DIRECTIONS FOR THIS TASK ▸ Go through the data and copy each line that holds "Kabel".

Dataset entries

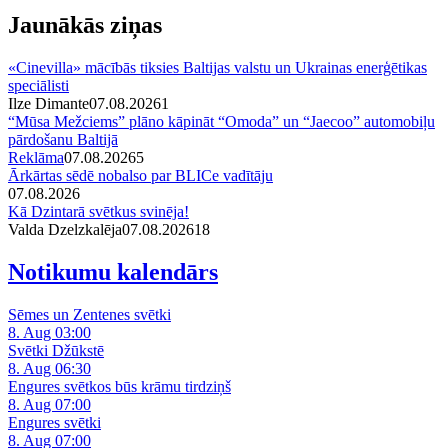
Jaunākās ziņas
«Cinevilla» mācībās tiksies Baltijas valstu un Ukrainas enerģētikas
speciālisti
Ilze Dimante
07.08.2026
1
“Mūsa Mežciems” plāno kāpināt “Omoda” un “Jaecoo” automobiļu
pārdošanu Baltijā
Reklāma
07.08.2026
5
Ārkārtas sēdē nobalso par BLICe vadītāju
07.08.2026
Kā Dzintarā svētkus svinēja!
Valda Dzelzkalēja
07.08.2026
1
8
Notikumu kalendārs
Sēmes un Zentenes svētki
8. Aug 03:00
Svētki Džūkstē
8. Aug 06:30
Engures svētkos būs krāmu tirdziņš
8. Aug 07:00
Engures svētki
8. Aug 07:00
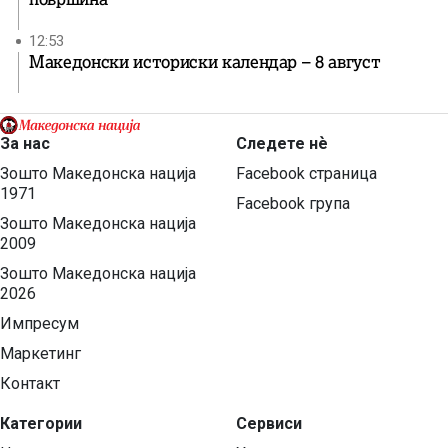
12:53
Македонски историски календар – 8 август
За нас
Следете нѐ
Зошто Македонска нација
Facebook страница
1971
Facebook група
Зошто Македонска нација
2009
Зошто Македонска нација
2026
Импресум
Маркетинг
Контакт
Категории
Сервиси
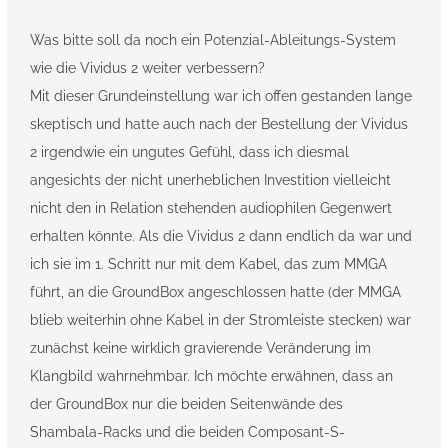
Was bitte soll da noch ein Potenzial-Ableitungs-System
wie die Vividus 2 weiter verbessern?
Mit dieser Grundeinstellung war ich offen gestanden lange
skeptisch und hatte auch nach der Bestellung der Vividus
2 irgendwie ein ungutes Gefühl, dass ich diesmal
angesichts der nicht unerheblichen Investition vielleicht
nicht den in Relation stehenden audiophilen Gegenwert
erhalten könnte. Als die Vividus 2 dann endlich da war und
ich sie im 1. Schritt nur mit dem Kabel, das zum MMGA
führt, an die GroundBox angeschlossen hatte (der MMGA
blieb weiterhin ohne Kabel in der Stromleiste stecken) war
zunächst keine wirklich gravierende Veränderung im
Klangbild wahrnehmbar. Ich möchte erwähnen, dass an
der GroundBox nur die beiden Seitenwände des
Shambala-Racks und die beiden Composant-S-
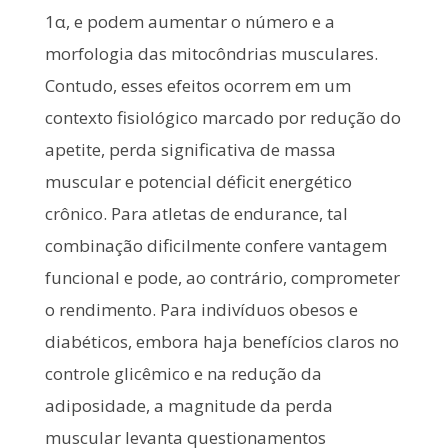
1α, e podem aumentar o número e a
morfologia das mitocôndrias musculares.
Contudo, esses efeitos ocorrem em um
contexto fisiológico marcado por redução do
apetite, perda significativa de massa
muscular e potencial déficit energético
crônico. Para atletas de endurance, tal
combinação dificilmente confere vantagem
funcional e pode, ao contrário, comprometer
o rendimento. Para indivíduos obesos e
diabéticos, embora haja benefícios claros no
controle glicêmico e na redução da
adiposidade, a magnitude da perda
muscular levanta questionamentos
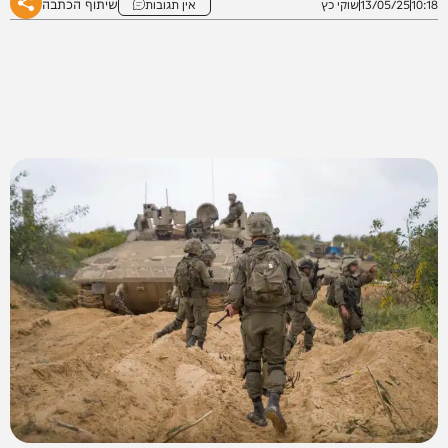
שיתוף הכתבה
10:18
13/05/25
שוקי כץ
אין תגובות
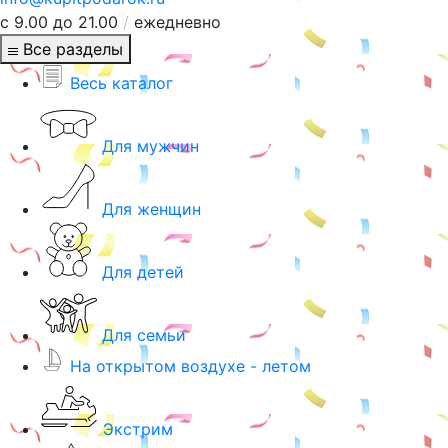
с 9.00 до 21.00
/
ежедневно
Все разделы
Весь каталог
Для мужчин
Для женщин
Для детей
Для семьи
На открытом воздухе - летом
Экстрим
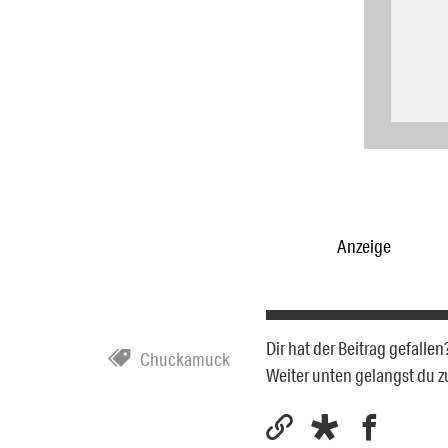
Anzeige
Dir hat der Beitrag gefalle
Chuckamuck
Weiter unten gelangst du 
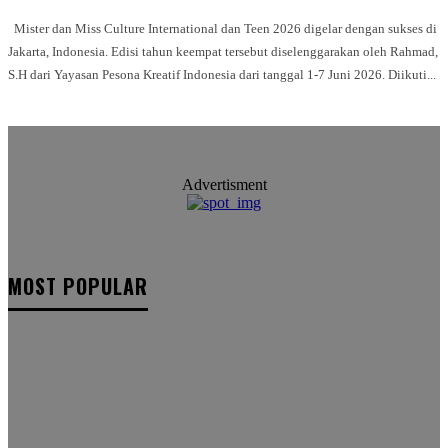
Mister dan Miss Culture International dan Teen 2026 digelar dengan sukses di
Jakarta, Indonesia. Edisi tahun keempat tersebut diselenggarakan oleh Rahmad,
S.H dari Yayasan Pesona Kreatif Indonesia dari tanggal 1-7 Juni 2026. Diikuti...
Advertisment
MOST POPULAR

ANSWER BOX ▸
ich sie im 1. Schritt nur mit dem Kabel, das zum MMGA
blieb weiterhin ohne Kabel in der Stromleiste stecken) war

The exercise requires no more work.